In the conflict of 1850, Waḥid and many of the Bābis of Neyriz were killed (Fasāʾi, I, p. 794; ʿAhdia and Čapman, pp. 109-12).  By 1852, the local Bābis were rallying around a new leader, ʿAlī Sardār (b. 1823).  Fearing that the governor was planning a new round of reprisals, a few Bābis, against the expressed teachings of the Bāb, assassinated the governor in the public bath (Nicolas, 410; Momen, 1981, p. 147; ʿAhdia and Čapman, p. 139). There was a failed attempt at reconciliation when a new governor arrived.  The Bābis armed themselves for protection (Ruhāni, I, p. 176), and violence broke out.  Six hundred Bābi women and children followed their men up into the mountains to the south (Māzandarāni, IV, p 36.). Mirzā Fażl-Allāh, the British agent in Shiraz, wrote in his October 1853 report: “… the people (Bābis) returned and having withdrawn their families from the place, again fled to the mountains where they have conveyed provisions, enough to maintain them for three to four months …” (Momen, 1981, p. 148).

Gunmen were hired from surrounding villages to trap the Bābis, who were putting up a stiff resistance (Nicolas, pp. 415-16). By late October, 1853, around twelve thousand reinforcements had been assembled (Nicolas, p. 418; Ruḥāni, I, p. 184).  Many Bābīs were killed in sorties, including ʿAli Sardār (Fayżi, p. 112; Nicolas, p. 41; Ruḥāni, I, p. 187; ʿAhdia and Čapman, pp. 162 ff.).  Temperatures dropped, and food ran out.  The Bābi men were captured or killed in the last sortie.  Estimates of total casualties were in the hundreds (Shoghi Effendi, p. 165; Ruḥāni, I, p. 190).  About 400 men participated in the battles.  The women, children, and old men, and severed heads mounted on spears were marched under miserable conditions into Shiraz.  A conservative estimate for the total number of prisoners is 450 to 500, including some 300 women, with an unknown number of children.  Several hundred more believers were rounded up in a sweep of the Čenār-suḵta quarter; Ruḥāni (II, p. 458), describes the men as mostly elderly or/and ill.

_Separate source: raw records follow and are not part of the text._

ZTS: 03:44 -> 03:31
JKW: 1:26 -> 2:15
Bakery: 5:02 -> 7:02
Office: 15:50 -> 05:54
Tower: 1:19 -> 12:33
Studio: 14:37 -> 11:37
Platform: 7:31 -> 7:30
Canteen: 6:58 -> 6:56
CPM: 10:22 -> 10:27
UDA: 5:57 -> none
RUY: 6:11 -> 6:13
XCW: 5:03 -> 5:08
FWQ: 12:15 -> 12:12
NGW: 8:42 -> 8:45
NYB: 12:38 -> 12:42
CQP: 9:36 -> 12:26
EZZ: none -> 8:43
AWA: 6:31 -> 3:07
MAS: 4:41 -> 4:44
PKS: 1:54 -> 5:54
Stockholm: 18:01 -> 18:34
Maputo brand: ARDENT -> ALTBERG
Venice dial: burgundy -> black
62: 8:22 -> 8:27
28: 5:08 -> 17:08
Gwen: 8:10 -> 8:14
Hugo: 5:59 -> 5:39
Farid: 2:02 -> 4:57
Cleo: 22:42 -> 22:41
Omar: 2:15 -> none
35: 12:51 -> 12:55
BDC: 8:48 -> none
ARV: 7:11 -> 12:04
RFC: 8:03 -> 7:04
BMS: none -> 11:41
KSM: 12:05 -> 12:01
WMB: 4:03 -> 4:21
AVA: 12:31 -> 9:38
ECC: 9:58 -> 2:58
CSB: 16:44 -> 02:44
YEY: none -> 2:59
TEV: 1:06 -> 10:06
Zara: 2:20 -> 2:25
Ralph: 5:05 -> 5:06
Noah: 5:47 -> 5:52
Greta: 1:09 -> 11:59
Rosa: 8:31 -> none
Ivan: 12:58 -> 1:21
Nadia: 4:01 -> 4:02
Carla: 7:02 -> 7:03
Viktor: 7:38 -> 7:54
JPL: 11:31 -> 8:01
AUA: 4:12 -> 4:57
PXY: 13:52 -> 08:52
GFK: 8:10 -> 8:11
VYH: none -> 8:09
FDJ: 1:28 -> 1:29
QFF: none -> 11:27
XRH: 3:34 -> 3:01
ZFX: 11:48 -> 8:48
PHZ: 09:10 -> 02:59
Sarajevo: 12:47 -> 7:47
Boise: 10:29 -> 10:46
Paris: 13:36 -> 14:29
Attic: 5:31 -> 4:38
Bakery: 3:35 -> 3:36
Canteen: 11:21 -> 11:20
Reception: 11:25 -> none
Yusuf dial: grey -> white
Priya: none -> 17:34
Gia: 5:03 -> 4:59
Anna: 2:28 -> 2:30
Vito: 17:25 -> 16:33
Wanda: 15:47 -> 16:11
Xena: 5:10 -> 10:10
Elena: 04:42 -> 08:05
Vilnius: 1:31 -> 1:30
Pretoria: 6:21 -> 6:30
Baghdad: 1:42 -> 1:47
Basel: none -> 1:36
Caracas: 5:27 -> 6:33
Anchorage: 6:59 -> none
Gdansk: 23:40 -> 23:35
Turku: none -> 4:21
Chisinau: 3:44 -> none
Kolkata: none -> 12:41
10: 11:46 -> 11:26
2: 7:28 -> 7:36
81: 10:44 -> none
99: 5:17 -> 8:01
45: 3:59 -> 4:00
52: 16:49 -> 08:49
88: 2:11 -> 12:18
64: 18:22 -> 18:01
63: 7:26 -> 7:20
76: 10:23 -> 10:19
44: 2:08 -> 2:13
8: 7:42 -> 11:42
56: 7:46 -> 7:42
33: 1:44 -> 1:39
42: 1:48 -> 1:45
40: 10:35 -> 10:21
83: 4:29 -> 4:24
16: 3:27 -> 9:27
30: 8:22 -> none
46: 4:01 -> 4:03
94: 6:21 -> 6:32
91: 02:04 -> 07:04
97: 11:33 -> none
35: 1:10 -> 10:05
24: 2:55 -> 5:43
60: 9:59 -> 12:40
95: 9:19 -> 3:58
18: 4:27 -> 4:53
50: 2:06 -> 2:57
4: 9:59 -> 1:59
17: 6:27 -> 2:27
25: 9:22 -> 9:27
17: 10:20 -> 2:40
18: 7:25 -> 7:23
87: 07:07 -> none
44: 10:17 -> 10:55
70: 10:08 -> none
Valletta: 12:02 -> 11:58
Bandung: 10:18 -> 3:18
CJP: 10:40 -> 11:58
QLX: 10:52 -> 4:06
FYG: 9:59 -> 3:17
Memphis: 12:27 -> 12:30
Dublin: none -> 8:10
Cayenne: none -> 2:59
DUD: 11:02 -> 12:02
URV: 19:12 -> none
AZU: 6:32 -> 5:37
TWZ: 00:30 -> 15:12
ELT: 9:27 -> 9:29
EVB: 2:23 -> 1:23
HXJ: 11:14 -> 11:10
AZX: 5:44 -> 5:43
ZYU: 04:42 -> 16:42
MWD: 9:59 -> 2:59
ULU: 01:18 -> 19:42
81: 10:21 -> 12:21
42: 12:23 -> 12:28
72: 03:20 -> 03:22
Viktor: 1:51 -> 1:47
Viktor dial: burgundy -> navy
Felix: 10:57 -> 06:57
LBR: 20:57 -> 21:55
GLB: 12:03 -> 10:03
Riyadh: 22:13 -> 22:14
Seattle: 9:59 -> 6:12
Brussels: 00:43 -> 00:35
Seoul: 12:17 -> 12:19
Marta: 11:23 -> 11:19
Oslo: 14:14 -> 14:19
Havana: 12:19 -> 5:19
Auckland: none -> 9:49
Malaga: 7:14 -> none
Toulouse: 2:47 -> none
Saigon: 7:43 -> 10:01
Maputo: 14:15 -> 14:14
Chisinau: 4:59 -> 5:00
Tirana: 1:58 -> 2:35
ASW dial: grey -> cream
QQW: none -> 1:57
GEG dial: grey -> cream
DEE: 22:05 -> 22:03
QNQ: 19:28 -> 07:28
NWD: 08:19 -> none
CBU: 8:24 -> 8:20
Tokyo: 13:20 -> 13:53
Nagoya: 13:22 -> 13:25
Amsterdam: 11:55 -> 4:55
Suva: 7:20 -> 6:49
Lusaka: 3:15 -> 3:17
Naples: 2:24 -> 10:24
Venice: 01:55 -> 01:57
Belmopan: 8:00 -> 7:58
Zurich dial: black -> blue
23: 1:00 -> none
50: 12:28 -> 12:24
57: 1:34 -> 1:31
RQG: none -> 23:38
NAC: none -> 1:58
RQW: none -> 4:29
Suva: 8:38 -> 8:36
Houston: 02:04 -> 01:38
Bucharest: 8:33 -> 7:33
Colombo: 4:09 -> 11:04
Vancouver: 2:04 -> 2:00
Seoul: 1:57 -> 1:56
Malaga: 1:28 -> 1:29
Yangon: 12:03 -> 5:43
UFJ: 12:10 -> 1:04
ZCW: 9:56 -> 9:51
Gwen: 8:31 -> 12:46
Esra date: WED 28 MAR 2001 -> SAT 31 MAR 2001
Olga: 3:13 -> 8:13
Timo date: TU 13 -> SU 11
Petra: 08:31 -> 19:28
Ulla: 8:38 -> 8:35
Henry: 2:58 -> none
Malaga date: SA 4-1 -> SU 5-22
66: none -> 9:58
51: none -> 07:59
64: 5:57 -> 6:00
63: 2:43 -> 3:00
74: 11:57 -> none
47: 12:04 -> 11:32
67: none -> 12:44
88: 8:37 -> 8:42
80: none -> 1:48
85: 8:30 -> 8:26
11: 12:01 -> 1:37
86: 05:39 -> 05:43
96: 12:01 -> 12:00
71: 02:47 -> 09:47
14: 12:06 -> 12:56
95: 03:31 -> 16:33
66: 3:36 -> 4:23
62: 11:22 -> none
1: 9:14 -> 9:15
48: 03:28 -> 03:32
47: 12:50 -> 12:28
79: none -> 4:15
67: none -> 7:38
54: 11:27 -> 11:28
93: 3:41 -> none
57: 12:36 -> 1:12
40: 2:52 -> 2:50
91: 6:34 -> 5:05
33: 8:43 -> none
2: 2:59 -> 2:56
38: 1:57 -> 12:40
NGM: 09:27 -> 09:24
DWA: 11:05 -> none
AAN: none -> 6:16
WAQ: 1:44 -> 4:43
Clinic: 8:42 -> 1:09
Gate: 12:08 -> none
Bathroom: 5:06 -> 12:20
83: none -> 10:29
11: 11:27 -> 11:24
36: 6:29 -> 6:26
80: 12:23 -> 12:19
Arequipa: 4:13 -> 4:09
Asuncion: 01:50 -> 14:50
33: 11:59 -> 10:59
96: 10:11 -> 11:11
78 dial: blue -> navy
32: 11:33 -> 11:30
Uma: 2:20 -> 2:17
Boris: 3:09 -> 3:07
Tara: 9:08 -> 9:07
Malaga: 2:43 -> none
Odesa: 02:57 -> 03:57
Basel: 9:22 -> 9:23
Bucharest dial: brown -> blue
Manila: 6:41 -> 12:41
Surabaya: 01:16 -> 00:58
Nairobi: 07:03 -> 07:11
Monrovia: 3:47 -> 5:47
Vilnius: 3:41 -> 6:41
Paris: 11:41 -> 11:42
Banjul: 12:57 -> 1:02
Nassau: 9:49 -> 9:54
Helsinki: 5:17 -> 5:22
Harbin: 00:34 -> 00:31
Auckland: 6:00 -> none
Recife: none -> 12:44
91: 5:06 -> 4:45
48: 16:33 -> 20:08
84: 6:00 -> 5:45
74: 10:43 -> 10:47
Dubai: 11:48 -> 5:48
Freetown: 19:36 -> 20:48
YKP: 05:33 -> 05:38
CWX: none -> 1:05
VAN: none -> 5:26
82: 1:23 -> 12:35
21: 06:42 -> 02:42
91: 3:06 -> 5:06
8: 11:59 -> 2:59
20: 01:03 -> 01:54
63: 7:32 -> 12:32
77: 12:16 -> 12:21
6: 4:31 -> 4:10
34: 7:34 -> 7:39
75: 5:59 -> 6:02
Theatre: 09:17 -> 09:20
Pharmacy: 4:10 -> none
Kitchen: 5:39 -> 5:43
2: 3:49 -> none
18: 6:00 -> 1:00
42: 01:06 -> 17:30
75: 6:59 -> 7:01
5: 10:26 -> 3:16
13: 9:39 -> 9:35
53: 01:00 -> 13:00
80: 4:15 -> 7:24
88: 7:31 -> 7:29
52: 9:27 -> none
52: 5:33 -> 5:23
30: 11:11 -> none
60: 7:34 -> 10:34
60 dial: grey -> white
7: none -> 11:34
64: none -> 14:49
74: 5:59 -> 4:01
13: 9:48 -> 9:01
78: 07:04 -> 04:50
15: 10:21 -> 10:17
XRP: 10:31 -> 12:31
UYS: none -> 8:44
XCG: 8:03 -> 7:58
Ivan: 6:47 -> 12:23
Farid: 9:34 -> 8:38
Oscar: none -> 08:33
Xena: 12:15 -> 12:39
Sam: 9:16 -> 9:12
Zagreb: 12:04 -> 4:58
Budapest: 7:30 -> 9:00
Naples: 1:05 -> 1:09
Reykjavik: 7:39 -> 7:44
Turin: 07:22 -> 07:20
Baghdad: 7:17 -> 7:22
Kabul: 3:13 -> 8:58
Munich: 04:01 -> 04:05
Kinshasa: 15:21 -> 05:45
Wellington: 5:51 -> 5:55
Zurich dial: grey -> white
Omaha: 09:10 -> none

The Bahai cleric Moḥammad-Šafiʿ worked with others in the late 19th century to repopulate the Čenār-sūḵta quarter with survivors of the conflict and their descendants.  With the transformation of the Bābi faith into the Bahai faith, Neyriz now had a Bahai community that developed friendly relationships with the Muslim residents.  Bahai ‘teachers’ such as  Ṭarāz-Allāh Samandari and Mirzā ʿAlī-Akbar Rafsanjāni came through Neyriz in 1909 and inspired local believers.  The meetings grew in size with some townspeople standing on roofs to hear Samandari who spoke in the courtyard below.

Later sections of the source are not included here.